Having your information easily accessible can save time, which is important when tenants and stakeholders are waiting on you. It also helps with collaboration, because everyone on your team can access information when they need it without having to rely on others.

To get started using cloud-based software, you simply have to find one that meets your needs and import your data. Set it up so that you can reach it from your various devices (e.g., your work computer for when you’re in the office and your phone for when you’re out and about).

2. You can keep communication organized

Have you ever been in this scenario? Someone from your team speaks with a tenant — let’s say the tenant is discussing whether or not they intend to renew their lease in the coming months. Your team member goes on vacation the next week, and you’re wondering whether the tenant is happy in their current lease or not, but you can’t easily find out without repeating the conversation with the tenant.

Now, there are easy-to-use programs that can help you manage tenant relationships in a variety of ways. Your team can quickly and easily record conversations with tenants in a centralized tenant management platform. When combined with friendly and caring management, these types of tools can help your business build better relationships and increase renewal rates and tenant retention.

There are many options for tenant management software, and a simple online search should give you a great place to start. If you have a lot of tenants, this can be a game-changer.

3. You can get automated alerts when something requires your attention

When you’re managing several commercial real estate properties, it’s easy to miss things. Whether it’s a missed rent escalation payment or an imbalance in your real estate portfolio, you need to stay on top of all the small and large issues that require your attention — no matter how many properties you manage.

With today’s technology, you can receive timely, helpful alerts and reminders. With systems like this, you’ll never have to wonder when lease escalations are due or loans are coming up for renewal. This technology allows you to stay in control of your fast-moving business without stressing about the tasks you may have forgotten.

When researching real estate analytics tools, make sure you settle on a solution that provides automated alerts and reminders.

4. You can easily collect and view data to make future predictions 

In the past, many landlords had their important information stored either on paper or in disconnected files, making it hard to look at all their data as a whole. And even today, with QuickBooks and other accounting software, most landlords lack the specific algorithms and tools that they need to glean valuable data that would help them make predictions and plans for the future of their CRE business.

Along with keeping your data in a cloud-based centralized location, you should look for CRE analytics software that will let you look at all your data as a whole. When doing your research, we suggest that you schedule a demo (if possible) to see just how your data can be visualized. Is the data organized in a helpful, informative way?
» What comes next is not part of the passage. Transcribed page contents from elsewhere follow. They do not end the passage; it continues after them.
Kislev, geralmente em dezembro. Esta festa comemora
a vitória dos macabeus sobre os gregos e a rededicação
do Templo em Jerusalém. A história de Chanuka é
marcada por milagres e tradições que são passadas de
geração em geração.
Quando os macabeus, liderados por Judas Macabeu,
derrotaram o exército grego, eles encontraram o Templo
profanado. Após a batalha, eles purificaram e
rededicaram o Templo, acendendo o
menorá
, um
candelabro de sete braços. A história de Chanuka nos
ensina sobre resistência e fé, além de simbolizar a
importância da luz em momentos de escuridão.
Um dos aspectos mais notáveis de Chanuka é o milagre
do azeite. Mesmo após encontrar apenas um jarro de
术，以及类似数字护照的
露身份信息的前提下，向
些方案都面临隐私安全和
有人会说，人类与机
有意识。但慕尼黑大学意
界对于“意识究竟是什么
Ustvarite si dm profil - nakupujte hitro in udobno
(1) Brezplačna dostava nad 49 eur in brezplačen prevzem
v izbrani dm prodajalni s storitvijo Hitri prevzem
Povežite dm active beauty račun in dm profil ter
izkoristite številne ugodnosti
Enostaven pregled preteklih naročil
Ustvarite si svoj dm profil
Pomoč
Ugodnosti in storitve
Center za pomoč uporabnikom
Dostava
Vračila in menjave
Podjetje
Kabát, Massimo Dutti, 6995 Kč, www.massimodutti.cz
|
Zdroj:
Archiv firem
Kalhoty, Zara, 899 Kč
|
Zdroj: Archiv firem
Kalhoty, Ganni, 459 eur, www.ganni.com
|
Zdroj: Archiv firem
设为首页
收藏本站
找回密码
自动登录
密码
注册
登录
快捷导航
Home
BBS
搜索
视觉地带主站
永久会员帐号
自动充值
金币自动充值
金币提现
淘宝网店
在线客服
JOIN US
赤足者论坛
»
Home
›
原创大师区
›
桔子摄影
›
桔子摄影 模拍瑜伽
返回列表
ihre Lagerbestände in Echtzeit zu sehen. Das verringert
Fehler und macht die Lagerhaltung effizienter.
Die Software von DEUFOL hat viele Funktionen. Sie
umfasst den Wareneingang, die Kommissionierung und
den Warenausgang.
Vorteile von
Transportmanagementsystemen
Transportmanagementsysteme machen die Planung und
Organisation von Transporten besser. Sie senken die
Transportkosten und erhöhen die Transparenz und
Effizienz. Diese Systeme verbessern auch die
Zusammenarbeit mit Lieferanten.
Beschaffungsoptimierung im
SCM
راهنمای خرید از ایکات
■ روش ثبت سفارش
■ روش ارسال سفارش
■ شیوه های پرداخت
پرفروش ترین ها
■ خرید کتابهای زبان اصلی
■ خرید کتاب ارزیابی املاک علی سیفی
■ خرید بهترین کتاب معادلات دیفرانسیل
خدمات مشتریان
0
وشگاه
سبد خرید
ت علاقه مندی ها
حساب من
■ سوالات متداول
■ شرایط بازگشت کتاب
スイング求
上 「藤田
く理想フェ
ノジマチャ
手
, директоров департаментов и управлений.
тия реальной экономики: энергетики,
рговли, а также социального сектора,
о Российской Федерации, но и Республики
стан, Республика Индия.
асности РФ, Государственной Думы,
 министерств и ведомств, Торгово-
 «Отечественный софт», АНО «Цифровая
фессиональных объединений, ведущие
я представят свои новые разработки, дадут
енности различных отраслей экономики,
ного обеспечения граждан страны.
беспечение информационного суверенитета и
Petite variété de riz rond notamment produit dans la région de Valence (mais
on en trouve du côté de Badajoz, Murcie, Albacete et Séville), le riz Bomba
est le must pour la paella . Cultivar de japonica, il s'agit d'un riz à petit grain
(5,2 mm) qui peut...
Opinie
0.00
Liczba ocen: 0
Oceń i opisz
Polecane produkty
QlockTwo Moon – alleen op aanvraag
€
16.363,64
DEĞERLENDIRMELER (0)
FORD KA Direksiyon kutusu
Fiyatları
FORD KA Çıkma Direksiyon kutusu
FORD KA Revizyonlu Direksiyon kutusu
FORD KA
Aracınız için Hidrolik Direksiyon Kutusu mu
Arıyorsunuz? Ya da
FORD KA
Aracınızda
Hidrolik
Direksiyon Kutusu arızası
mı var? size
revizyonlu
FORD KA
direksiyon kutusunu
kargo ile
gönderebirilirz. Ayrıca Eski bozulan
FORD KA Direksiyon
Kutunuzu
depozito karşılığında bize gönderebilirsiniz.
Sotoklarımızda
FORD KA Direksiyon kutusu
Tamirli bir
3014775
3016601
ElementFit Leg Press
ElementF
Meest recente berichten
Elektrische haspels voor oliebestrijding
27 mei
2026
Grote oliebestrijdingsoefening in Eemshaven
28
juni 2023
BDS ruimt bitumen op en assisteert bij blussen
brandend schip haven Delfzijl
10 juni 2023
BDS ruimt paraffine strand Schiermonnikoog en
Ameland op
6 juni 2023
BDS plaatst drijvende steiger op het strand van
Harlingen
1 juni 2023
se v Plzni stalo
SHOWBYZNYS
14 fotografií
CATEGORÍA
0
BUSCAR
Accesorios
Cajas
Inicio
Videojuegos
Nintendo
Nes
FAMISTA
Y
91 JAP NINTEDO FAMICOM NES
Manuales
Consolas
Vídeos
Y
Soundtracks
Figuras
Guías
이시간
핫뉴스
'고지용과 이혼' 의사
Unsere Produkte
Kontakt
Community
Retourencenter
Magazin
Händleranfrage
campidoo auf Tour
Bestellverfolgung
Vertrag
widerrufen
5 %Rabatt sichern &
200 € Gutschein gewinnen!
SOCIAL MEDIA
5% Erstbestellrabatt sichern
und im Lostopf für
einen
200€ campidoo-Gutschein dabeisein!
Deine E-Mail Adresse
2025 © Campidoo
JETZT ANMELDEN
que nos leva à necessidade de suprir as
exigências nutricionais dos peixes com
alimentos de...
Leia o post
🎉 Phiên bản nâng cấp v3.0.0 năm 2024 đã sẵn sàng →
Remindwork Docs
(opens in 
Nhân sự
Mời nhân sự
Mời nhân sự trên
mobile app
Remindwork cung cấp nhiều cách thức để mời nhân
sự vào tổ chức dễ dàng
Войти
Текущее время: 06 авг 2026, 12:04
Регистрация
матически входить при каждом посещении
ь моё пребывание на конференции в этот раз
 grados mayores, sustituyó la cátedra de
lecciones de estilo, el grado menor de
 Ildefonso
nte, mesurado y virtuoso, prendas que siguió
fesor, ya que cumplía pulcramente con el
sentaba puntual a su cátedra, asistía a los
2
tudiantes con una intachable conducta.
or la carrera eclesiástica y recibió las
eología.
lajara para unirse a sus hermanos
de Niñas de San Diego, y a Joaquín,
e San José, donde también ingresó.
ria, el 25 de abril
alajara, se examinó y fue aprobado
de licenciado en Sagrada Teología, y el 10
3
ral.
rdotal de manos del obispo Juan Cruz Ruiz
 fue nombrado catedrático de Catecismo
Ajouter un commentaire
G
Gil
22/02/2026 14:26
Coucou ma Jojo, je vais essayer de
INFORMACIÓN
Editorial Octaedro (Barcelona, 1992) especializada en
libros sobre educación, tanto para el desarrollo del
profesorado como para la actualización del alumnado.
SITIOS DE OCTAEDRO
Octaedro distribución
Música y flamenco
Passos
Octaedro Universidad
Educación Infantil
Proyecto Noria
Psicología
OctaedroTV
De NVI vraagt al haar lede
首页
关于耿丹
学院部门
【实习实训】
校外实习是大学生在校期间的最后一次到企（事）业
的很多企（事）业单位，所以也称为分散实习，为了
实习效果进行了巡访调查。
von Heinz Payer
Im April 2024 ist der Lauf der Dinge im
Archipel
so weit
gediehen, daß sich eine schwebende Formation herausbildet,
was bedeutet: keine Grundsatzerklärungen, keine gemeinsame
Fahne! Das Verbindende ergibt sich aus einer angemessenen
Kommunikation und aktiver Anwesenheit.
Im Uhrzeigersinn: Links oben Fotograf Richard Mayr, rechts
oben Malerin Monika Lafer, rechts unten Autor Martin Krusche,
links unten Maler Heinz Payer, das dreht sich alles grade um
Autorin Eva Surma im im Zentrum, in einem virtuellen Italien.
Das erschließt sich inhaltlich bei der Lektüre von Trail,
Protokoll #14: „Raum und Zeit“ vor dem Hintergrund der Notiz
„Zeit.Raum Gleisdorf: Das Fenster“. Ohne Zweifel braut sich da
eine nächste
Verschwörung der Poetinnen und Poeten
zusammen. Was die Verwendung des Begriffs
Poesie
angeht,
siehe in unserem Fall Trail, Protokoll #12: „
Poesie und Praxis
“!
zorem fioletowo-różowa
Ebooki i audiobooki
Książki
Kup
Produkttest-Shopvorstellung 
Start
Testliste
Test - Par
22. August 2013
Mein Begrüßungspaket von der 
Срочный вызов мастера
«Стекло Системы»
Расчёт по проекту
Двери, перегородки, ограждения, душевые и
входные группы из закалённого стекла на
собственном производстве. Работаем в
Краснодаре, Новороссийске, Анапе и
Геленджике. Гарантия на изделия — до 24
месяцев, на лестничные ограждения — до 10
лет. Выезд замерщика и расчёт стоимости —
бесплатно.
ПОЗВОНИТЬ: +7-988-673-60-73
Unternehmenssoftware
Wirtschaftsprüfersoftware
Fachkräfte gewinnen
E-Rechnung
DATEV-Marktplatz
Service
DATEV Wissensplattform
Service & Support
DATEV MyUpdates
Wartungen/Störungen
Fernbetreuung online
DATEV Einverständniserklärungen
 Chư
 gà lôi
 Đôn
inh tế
If so, that may be the tool you need to better your business. – Read more

As organizations look for ways to drive flexibility, agility, and innovation, they can expect to see these three trends in the coming year.

The advancement in technologies such as the Internet of Things (IoT), wearable technologies, self-driving vehicles, and mobile technologies, supported by 5G connectivity, has led to the generation of large volumes of data. That data has grown unwieldy across systems, transcending data centers, cloud, and, more recently, to the edge.

In 2020, businesses will increasingly demand capabilities that enable them to achieve digital transformation through secured storage, faster integration, and better data discovery process. The adoption of AI-driven analytics supported by cognitive computing capabilities such as machine learning (ML) has expedited business insight delivery from low-latency to real-time analytics, resulting in faster time-to-market.

Companies looking to leverage these up-to-the-minute actionable insights in 2020 have to adapt newer trends such as data fabric/mesh, digital twins, and multicloud strategy to stay ahead of the competition. As organizations continue to look for ways to drive flexibility, agility, and innovation, they can expect to see these three trends in the coming year:

2020 Trend #1: Data fabric goes dynamic to become data mesh

Data fabric allows unimpeded access and sharing of data across distributed computing systems by means of a single, secured, and controlled data management framework. Many large companies run multiple applications for their business requirements, resulting in the collection of large volumes of structured, semistructured, and unstructured data. This data is siloed across diverse data sources such as transactional databases, data warehouses, data lakes, and cloud storage.

A data fabric architecture is designed to stitch together historical and current data across multiple data silos to produce a uniform and unified business view of the data. It provides an elegant solution to the complex IT challenges in handling enormous amount of data from disparate sources without having to replicate all of the data into yet another repository. This feat is accomplished through a combination of data integration, data virtualization, and data management technologies to create a unified semantic data layer that aids many business processes (such as accelerating data preparation and facilitating data science).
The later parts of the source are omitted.